**DATASET CONTENT**
════════════════════
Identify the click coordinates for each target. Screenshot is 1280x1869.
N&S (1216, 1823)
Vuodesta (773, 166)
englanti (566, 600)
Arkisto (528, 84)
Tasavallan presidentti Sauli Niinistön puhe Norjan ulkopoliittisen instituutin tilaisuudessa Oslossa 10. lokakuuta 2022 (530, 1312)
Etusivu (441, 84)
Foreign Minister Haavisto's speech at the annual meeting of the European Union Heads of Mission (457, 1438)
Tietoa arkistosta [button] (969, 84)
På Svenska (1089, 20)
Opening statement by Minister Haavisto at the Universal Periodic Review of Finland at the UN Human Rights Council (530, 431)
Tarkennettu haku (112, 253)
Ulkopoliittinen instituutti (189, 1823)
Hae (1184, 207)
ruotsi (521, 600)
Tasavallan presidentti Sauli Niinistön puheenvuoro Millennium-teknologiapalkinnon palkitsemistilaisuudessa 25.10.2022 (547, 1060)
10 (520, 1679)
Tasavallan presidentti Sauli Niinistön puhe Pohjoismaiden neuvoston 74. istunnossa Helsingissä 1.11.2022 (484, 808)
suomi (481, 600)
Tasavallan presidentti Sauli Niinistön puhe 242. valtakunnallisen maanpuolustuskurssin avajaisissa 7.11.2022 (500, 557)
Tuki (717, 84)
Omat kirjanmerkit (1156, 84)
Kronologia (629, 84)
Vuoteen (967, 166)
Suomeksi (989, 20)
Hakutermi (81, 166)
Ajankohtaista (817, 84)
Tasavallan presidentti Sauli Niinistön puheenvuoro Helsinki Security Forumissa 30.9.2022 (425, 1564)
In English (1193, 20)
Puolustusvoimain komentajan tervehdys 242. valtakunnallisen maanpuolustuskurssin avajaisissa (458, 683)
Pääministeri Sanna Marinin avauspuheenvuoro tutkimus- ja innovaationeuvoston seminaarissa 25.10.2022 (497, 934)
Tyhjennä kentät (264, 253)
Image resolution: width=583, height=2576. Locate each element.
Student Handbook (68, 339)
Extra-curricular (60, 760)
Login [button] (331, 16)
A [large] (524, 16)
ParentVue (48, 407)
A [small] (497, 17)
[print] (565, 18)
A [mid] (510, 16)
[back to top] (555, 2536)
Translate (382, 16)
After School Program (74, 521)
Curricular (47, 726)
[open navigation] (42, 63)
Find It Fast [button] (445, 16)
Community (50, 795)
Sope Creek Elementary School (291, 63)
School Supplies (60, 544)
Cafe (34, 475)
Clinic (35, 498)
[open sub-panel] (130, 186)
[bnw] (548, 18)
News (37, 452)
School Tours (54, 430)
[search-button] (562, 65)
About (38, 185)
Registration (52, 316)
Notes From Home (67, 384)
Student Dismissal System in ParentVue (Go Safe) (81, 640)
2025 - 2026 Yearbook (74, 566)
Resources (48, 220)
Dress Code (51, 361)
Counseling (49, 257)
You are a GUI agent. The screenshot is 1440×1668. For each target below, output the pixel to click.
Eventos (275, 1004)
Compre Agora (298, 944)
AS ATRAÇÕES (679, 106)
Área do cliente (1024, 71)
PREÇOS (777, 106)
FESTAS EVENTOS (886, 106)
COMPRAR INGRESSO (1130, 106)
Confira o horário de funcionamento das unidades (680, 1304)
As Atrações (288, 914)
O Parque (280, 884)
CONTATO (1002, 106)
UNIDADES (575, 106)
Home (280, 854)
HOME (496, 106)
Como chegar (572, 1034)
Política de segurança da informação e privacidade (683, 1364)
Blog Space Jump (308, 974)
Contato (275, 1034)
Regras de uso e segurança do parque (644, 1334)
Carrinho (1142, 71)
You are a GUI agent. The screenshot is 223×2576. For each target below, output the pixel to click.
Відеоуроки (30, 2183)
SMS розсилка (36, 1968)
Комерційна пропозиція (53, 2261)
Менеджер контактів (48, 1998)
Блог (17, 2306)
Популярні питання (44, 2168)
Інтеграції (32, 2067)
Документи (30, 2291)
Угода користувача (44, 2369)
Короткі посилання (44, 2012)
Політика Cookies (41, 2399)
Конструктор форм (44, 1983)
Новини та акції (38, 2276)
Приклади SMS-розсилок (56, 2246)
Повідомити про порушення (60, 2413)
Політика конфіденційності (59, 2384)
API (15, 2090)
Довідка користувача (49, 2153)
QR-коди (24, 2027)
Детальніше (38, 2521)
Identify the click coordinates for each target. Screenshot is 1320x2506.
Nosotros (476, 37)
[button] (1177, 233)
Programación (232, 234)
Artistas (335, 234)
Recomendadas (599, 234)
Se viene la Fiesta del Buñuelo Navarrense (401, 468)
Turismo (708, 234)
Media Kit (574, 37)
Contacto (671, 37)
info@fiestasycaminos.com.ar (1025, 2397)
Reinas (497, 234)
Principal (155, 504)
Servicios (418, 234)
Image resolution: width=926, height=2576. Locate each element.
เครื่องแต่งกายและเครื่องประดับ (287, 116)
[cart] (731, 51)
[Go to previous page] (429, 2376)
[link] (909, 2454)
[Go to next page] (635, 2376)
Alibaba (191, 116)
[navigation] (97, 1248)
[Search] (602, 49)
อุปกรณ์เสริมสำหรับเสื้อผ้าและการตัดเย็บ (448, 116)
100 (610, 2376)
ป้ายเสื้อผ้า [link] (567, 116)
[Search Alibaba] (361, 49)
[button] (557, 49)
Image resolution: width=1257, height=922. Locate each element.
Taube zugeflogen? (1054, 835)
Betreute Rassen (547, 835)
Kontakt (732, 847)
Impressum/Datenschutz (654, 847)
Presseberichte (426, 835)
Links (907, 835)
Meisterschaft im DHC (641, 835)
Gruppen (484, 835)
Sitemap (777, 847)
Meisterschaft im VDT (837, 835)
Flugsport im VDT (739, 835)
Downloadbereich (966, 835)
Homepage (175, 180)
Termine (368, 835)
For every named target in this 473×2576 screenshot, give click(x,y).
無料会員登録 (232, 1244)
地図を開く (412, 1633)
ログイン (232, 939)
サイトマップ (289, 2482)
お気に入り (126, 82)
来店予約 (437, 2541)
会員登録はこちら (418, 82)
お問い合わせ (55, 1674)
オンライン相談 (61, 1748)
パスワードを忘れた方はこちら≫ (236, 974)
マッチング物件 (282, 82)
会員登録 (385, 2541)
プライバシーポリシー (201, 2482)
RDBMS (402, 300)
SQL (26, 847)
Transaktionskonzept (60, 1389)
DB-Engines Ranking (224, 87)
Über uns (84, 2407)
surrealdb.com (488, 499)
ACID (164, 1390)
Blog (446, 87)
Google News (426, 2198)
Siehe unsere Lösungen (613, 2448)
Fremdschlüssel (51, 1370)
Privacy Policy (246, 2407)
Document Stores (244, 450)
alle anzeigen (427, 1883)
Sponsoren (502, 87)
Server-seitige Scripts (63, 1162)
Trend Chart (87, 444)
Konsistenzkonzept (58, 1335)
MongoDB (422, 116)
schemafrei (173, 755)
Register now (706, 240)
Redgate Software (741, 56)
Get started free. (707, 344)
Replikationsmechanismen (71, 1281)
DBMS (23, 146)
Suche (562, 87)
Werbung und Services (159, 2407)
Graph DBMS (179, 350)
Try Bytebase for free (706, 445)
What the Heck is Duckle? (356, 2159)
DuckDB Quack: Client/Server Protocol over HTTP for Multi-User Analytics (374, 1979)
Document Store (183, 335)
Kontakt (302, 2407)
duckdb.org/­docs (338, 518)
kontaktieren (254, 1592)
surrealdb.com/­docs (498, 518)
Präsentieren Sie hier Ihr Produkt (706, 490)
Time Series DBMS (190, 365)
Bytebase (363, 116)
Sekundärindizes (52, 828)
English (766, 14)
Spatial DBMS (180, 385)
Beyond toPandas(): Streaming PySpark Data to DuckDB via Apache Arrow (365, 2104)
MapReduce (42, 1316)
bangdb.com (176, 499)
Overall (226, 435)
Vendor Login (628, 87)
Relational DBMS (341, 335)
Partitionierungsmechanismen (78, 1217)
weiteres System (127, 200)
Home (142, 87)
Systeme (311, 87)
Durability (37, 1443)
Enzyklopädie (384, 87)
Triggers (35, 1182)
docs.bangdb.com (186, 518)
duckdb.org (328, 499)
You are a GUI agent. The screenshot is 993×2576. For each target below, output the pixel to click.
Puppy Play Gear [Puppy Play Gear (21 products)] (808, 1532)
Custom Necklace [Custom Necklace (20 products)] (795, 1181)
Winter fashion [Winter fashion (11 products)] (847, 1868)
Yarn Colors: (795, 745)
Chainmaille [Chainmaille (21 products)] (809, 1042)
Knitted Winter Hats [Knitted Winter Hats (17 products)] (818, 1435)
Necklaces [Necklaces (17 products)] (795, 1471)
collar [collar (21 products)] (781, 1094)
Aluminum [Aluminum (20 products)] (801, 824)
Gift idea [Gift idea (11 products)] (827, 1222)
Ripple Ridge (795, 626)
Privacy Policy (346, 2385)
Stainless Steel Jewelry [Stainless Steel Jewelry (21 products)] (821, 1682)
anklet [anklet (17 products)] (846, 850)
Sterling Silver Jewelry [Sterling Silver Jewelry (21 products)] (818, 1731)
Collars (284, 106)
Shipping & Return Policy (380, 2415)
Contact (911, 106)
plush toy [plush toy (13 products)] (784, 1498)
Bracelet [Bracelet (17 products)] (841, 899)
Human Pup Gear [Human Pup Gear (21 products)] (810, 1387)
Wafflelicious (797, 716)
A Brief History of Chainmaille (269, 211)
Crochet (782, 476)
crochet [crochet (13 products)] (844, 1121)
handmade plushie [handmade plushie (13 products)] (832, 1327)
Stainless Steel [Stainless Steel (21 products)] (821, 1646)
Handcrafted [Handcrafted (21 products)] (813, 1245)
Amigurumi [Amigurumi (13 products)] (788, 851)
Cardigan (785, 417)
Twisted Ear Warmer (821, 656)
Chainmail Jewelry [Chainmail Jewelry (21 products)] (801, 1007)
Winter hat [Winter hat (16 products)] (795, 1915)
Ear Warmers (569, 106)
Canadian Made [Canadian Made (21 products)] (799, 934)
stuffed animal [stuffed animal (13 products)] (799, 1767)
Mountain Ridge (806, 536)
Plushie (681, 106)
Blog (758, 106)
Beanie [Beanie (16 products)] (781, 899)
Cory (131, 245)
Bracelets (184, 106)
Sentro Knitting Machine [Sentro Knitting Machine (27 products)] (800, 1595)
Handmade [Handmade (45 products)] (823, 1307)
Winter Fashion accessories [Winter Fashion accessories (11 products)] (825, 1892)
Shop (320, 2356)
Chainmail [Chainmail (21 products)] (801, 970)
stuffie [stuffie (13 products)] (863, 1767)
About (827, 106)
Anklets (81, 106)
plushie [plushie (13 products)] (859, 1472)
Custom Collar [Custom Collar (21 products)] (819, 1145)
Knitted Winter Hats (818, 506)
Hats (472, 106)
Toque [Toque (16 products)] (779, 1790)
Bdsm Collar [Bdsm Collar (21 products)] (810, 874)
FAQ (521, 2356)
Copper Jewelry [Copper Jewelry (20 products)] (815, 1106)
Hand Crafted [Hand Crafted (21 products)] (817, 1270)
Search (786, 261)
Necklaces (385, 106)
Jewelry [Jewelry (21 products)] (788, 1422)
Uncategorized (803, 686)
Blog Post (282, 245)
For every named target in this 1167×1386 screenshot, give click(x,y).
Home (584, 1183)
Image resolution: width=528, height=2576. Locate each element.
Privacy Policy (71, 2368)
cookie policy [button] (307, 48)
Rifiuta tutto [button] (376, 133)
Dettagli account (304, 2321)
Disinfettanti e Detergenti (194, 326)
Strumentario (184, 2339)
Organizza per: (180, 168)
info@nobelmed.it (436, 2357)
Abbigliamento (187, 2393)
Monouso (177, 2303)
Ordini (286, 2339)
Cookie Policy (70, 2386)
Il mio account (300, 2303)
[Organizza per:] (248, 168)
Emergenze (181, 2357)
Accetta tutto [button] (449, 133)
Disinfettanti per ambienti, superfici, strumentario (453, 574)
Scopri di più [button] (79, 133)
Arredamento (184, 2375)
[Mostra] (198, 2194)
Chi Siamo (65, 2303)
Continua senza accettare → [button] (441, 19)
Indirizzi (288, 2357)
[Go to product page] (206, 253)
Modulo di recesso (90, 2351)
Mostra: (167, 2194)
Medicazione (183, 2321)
════════════════════
**DIRECTIONS**
Retype only the stretch of lines above starting at the one with "Kontakt (732, 847)" and stopping at the one with "Custom Necklace [Custom", exactly as written, with both kept.

**ANSWER BELOW**
Kontakt (732, 847)
Impressum/Datenschutz (654, 847)
Presseberichte (426, 835)
Links (907, 835)
Meisterschaft im DHC (641, 835)
Gruppen (484, 835)
Sitemap (777, 847)
Meisterschaft im VDT (837, 835)
Flugsport im VDT (739, 835)
Downloadbereich (966, 835)
Homepage (175, 180)
Termine (368, 835)
For every named target in this 473×2576 screenshot, give click(x,y).
無料会員登録 (232, 1244)
地図を開く (412, 1633)
ログイン (232, 939)
サイトマップ (289, 2482)
お気に入り (126, 82)
来店予約 (437, 2541)
会員登録はこちら (418, 82)
お問い合わせ (55, 1674)
オンライン相談 (61, 1748)
パスワードを忘れた方はこちら≫ (236, 974)
マッチング物件 (282, 82)
会員登録 (385, 2541)
プライバシーポリシー (201, 2482)
RDBMS (402, 300)
SQL (26, 847)
Transaktionskonzept (60, 1389)
DB-Engines Ranking (224, 87)
Über uns (84, 2407)
surrealdb.com (488, 499)
ACID (164, 1390)
Blog (446, 87)
Google News (426, 2198)
Siehe unsere Lösungen (613, 2448)
Fremdschlüssel (51, 1370)
Privacy Policy (246, 2407)
Document Stores (244, 450)
alle anzeigen (427, 1883)
Sponsoren (502, 87)
Server-seitige Scripts (63, 1162)
Trend Chart (87, 444)
Konsistenzkonzept (58, 1335)
MongoDB (422, 116)
schemafrei (173, 755)
Register now (706, 240)
Redgate Software (741, 56)
Get started free. (707, 344)
Replikationsmechanismen (71, 1281)
DBMS (23, 146)
Suche (562, 87)
Werbung und Services (159, 2407)
Graph DBMS (179, 350)
Try Bytebase for free (706, 445)
What the Heck is Duckle? (356, 2159)
DuckDB Quack: Client/Server Protocol over HTTP for Multi-User Analytics (374, 1979)
Document Store (183, 335)
Kontakt (302, 2407)
duckdb.org/­docs (338, 518)
kontaktieren (254, 1592)
surrealdb.com/­docs (498, 518)
Präsentieren Sie hier Ihr Produkt (706, 490)
Time Series DBMS (190, 365)
Bytebase (363, 116)
Sekundärindizes (52, 828)
English (766, 14)
Spatial DBMS (180, 385)
Beyond toPandas(): Streaming PySpark Data to DuckDB via Apache Arrow (365, 2104)
MapReduce (42, 1316)
bangdb.com (176, 499)
Overall (226, 435)
Vendor Login (628, 87)
Relational DBMS (341, 335)
Partitionierungsmechanismen (78, 1217)
weiteres System (127, 200)
Home (142, 87)
Systeme (311, 87)
Durability (37, 1443)
Enzyklopädie (384, 87)
Triggers (35, 1182)
docs.bangdb.com (186, 518)
duckdb.org (328, 499)
You are a GUI agent. The screenshot is 993×2576. For each target below, output the pixel to click.
Puppy Play Gear [Puppy Play Gear (21 products)] (808, 1532)
Custom Necklace [Custom Necklace (20 products)] (795, 1181)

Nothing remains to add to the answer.